This is another publication in the Globetrotter Adventure Guide Series, with an excellent layout, stunning photographs and a text that is informative yet economical, thus serving perfectly as a travel reference for 25 treks in the Indian Himalaya.

Unlike several old guidebooks, this one beckons you like Pied Piper. Lying on a table, it says come pick me up look at me, follow me into these beautiful mountains and valleys... After a general introduction on these mighty mountains, and travel tips, there is a practical section on dos and don'ts while planning a Himalayan trek. There are no false promises here; this is no tourism ad. If you are a foreigner, on your first trip to the Himalayas, you can depend on and religiously follow the guidelines in this book. So, whether it is information on permits or equipment or food, look in here and depend on it. The very competent and knowledgeable Himalayan climber, Victor Saunders is the climbing consultant.

Like all books of this standard, the production makes all the difference. Covering the Indian Himalaya from east to west, the book is divided into four regional chapters: Sikkim, Kumaun and Garhwal, Himachal Pradesh and Zanskar-Ladakh. Each of these has a detailed coverage of some trekking routes and some climbing routes that can be accessed during a trek. At the end of each section, there is a regional directory of the place listing out accommodation available, tourist offices and places of interest.

A typical page describing a trek contains a box detailing trekking essentials, a map indicating the route, a strip map illustrating elevations and walking times apart from the text describing the trek. Peak details include climb essentials as well as special topo photographs. There are introductory chapters on geography, people and cultures, travel information and other practicalities like logistic requirements. Notes on ecological issues, minimal impact trekking and mountain photography are included as appendices.
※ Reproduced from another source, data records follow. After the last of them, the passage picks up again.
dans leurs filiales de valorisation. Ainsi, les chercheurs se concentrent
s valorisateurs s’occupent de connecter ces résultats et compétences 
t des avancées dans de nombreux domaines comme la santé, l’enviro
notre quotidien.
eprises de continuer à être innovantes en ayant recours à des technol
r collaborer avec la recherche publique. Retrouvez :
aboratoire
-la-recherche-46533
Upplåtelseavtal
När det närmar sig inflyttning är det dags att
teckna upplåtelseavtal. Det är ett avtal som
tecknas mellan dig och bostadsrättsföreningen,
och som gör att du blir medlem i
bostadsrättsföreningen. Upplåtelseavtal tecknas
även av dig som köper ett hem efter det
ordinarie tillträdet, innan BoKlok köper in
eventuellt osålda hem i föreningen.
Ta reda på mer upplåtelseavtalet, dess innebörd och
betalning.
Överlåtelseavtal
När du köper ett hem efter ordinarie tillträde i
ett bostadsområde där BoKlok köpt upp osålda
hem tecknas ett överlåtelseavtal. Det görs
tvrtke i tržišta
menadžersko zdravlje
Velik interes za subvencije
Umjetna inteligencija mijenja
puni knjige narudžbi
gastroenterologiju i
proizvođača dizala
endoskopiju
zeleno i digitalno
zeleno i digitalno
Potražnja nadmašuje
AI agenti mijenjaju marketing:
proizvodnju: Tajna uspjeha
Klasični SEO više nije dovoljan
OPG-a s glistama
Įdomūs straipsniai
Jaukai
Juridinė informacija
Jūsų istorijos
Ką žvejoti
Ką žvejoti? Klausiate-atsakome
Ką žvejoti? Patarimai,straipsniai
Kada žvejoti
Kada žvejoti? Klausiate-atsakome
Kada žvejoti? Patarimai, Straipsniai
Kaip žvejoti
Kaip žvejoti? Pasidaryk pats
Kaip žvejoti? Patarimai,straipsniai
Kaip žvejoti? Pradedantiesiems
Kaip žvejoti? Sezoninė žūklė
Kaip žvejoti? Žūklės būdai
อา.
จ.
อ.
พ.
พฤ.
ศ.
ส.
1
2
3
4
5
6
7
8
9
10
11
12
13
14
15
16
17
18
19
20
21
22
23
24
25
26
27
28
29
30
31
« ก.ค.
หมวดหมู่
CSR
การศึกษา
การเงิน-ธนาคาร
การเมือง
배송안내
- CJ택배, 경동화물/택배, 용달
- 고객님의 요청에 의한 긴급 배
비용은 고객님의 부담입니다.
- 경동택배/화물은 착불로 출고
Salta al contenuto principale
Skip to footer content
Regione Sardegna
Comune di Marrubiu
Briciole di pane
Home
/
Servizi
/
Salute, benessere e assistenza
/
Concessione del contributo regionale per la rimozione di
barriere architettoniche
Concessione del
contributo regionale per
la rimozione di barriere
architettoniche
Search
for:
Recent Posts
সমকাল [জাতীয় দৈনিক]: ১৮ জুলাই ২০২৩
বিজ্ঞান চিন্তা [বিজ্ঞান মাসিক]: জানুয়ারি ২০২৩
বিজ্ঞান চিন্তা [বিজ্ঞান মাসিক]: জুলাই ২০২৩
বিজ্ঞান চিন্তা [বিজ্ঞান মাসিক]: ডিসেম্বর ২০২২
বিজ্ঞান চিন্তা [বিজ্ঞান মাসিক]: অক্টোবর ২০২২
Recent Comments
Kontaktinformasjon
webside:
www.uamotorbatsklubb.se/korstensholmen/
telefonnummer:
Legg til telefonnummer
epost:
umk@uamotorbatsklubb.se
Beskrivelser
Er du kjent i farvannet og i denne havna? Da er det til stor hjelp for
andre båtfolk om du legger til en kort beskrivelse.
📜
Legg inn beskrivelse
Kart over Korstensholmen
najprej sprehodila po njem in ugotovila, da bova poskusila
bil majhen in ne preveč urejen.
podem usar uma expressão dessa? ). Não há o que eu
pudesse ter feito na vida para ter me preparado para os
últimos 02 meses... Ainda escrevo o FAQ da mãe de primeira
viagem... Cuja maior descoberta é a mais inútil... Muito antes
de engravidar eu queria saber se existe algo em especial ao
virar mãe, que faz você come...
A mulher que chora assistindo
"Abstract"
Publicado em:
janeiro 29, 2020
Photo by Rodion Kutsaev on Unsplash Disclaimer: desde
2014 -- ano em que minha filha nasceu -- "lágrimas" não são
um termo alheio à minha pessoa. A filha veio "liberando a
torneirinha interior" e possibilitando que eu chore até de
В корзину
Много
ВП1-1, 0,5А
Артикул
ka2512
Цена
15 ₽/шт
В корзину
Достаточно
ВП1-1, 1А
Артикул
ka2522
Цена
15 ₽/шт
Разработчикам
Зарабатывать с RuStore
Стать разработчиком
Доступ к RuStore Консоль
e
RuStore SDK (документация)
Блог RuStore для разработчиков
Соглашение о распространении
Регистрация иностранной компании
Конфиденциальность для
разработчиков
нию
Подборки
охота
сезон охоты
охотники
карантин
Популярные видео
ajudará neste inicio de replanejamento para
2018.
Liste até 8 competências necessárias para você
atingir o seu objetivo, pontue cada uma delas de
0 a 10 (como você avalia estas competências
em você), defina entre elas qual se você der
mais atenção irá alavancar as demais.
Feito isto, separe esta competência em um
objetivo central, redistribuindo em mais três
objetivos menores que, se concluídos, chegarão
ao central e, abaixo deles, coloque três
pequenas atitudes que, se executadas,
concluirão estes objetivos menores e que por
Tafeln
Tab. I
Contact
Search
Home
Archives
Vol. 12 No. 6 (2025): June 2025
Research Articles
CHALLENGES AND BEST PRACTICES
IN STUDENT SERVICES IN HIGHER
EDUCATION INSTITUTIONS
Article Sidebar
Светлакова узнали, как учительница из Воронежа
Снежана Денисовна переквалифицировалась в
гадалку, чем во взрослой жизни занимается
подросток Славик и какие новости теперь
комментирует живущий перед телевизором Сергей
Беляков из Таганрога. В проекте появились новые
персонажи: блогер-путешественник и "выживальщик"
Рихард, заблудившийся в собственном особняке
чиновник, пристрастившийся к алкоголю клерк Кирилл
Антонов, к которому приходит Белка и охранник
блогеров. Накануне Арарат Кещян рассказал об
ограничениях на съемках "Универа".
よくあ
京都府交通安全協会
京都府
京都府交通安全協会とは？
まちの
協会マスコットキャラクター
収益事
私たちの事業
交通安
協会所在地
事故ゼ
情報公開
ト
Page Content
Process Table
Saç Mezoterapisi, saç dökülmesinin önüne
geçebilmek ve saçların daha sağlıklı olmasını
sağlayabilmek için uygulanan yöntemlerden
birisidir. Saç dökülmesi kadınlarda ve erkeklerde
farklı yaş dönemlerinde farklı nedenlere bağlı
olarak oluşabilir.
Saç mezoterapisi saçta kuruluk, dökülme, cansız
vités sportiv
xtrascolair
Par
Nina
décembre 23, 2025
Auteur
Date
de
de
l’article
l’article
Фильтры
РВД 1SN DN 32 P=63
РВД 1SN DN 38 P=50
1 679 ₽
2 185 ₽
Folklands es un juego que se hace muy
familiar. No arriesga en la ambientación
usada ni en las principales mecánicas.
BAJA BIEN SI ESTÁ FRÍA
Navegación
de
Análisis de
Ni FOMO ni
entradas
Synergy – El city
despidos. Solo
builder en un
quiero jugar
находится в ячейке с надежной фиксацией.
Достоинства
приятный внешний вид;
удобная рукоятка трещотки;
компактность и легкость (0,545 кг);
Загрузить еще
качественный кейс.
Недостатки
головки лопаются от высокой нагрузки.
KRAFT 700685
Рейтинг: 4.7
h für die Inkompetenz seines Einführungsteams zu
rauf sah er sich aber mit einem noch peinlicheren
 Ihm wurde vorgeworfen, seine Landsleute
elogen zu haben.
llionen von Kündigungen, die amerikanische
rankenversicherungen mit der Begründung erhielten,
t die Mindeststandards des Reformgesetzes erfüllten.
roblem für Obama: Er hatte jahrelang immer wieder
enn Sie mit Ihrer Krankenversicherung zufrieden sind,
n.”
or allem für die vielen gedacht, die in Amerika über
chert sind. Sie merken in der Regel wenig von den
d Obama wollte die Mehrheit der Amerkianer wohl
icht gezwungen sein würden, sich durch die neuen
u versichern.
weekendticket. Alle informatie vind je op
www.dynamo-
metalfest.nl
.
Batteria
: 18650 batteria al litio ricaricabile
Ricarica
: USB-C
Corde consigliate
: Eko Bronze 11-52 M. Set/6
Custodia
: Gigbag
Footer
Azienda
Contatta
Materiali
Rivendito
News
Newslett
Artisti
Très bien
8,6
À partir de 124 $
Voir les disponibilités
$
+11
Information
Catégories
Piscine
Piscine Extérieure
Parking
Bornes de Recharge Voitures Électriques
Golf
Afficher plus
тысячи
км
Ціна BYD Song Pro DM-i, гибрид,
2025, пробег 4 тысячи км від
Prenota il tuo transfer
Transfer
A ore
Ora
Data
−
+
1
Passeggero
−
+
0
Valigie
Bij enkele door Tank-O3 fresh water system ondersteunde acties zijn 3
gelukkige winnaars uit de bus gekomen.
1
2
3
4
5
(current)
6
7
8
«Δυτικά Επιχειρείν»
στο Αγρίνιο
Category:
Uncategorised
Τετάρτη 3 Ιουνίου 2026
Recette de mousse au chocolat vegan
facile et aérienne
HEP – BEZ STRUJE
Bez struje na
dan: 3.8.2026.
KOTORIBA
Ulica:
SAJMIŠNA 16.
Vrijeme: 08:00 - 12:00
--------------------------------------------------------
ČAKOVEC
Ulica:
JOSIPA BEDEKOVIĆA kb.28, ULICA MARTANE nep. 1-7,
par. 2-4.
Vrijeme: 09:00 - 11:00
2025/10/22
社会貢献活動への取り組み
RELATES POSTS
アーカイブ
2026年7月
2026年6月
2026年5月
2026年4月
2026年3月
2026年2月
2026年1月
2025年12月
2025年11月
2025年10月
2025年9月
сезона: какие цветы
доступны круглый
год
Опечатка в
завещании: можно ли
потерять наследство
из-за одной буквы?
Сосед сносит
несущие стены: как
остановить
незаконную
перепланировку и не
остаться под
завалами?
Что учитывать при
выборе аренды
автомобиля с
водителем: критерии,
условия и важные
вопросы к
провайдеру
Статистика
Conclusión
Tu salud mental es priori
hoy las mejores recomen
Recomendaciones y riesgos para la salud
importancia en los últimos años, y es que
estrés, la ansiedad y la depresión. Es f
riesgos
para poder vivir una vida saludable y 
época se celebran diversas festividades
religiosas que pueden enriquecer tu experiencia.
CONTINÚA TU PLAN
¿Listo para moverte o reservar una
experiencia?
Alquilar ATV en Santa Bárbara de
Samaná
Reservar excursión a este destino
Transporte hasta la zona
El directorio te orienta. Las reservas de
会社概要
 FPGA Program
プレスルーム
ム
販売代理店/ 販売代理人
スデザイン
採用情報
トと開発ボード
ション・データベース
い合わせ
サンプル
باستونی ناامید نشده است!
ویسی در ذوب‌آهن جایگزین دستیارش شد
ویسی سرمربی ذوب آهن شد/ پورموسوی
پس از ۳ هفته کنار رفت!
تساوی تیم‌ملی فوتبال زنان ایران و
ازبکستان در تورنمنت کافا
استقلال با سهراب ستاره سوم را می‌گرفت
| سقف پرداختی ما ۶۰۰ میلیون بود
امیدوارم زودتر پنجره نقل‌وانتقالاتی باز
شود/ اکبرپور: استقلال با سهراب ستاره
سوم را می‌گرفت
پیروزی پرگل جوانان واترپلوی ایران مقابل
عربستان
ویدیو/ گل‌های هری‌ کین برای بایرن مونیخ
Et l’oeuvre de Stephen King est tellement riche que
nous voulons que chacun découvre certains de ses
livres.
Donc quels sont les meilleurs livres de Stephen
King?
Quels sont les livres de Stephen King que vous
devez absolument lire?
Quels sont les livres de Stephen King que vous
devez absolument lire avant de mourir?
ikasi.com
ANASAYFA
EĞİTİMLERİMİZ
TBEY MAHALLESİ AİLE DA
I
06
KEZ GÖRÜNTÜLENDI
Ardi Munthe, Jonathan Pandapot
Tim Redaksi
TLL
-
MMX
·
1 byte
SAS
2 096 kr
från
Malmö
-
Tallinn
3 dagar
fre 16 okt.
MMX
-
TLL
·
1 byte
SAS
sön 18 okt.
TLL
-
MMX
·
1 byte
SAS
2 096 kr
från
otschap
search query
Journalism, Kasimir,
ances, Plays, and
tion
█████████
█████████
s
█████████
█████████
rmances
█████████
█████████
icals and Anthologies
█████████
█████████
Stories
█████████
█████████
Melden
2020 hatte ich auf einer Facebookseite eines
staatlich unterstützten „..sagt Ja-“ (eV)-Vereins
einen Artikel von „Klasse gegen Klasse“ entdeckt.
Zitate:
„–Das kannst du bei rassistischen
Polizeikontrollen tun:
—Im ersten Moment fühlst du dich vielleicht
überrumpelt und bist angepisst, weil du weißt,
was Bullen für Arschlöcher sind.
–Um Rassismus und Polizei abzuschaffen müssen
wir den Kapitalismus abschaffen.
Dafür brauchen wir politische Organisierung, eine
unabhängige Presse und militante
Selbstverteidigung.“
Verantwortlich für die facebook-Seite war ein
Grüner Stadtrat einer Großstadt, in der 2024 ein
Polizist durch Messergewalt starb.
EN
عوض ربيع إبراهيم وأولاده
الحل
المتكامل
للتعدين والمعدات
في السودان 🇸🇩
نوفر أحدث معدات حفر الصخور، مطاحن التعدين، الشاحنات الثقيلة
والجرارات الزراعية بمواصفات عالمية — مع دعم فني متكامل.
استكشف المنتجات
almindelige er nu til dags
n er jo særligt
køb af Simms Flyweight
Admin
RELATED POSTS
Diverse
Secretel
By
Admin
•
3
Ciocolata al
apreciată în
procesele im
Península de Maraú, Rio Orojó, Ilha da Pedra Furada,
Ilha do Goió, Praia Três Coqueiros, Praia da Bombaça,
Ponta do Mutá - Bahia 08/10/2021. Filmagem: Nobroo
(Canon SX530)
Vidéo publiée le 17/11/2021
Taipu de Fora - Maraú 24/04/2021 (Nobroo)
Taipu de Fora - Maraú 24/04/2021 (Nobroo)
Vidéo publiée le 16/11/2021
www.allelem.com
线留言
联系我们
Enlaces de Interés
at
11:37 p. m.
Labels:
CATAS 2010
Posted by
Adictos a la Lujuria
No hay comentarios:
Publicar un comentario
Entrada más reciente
Interspersed between chapters are yellow pages, which have essays on areas of special interest like the Nanda Devi Sanctuary and Valley of Flowers.

But the true value of the book lies in the choice of the author. Unlike other international publications such as the Rough Guide or Lonely Planet, this book is by an Indian who knows and understands India and her mountains like the lines on his hands.

Let me try with my own experience: About a decade ago, when we decided that it was time to hit the mountain trails again, trekking was not such a happening sport so working out logistics and information were a greater challenge than the trek itself. But we had an ace up our sleeve in the form of Harish Kapadia. His cloth store, tucked away in the crowded area of Bombay, Kalbadevi, went on to become a pilgrimage point for us, every January/February, when we pestered him for areas, routes, books, itineraries, heights, details, descriptions, distances, grades, seasons, photographs, maps, estimates, permit requirements, gear advice, local contacts and so on. On scraps of paper, over very sweet chai, we gathered information that was priceless in those days but now there is this book.

Although it must have been very tough to pick 25 treks from a region, which has several hundred beautiful treks that he has done, the whole team has done a wonderful job. Here's looking forward to next in the series.

Nandini Purandare

On my first expedition to the Indian Himalaya in 1979, the only prior information we had was a sketch on the back of beer mat showing 'our' mountain and a river. It sounds romantic, but the reality was that we created many problems and crises for ourselves and others and missed much. Any fool can be ignorant.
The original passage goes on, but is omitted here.